Image of an open set

1. Mar 2, 2012

zendani

Hi
the image of an open set by a function continues IS an open set???

i think that if we have a constant function , the image of an open set does not have to be open.

Last edited: Mar 2, 2012
2. Mar 2, 2012

micromass

Indeed, the image of an open set does not have to be open in general. Your example of a constant function is a good one.

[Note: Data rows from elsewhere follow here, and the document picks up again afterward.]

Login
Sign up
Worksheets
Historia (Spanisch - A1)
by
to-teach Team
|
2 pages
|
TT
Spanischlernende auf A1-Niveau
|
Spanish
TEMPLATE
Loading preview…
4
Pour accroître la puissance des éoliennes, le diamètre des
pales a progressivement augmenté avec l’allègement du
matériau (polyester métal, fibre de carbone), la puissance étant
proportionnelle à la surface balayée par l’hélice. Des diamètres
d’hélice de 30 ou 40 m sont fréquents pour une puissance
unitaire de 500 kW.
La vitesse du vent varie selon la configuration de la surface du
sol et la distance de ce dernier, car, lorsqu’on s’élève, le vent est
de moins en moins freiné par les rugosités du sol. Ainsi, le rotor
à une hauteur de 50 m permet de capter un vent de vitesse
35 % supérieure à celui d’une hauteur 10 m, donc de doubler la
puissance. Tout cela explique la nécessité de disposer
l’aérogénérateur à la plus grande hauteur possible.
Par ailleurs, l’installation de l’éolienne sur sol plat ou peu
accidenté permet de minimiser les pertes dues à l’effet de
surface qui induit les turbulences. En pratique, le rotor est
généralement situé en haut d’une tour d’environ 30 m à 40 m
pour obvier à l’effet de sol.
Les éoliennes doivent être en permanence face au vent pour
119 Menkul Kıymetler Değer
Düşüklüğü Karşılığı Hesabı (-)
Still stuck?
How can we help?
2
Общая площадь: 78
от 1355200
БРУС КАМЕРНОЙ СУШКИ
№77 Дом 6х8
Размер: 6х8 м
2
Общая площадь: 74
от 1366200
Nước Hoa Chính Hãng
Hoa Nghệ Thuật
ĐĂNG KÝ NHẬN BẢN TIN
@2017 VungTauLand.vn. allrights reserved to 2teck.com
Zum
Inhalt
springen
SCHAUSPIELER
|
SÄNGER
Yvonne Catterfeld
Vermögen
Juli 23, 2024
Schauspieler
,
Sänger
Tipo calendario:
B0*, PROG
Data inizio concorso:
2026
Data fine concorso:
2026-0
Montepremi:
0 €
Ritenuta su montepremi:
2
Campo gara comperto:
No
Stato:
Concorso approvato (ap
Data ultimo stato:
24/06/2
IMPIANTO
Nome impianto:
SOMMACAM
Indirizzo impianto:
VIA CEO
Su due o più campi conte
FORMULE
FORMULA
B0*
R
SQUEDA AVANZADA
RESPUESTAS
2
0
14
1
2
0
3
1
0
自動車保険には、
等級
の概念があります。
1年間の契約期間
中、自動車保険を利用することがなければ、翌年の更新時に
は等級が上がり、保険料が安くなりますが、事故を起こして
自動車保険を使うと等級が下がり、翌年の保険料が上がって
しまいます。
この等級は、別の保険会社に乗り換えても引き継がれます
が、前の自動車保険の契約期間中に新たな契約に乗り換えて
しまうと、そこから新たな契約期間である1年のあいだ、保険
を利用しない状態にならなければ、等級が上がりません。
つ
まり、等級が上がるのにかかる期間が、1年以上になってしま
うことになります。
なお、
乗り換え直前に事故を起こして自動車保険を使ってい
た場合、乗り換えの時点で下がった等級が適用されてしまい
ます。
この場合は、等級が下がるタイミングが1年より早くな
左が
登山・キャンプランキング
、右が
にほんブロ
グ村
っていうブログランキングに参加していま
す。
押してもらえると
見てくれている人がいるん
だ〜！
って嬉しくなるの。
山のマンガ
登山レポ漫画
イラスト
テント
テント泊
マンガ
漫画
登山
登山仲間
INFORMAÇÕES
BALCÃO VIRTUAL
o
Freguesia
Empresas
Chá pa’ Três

A function that does satsify that the image of an open set is open, is called an open function.

3. Mar 2, 2012

Bacle2

See what f(x)=x2 from ℝ→ℝ does to (-1,1).

4. Mar 2, 2012

zendani

thank you micromass and bacle2

now, is there a constant that isn't continous?

5. Mar 2, 2012

micromass

No. All constant functions are continuous.

6. Mar 2, 2012

Bacle2

"now, Is there any constant that is not continuous?"

Try this:

f:X-->Y , f(x)=c , constant.

Use the inverse open set definition: V open in Y; then you have two main options:

i)V contains c.

ii)V does not contain c.

What can you say about f-1(V)?

Last edited: Mar 2, 2012
7. Mar 2, 2012

inknit

The preimage of V has to be either X or the empty set.

8. Mar 2, 2012

Bacle2

Right; don't mean to drag it along too much, but:

What does the continuity version of open sets say? The inverse image of an open set....

What follows, then?

9. Mar 2, 2012

inknit

must be open.

10. Mar 2, 2012

Bacle2

Right. So putting it all together, a constant function is continuous; the inverse image of every open set is open.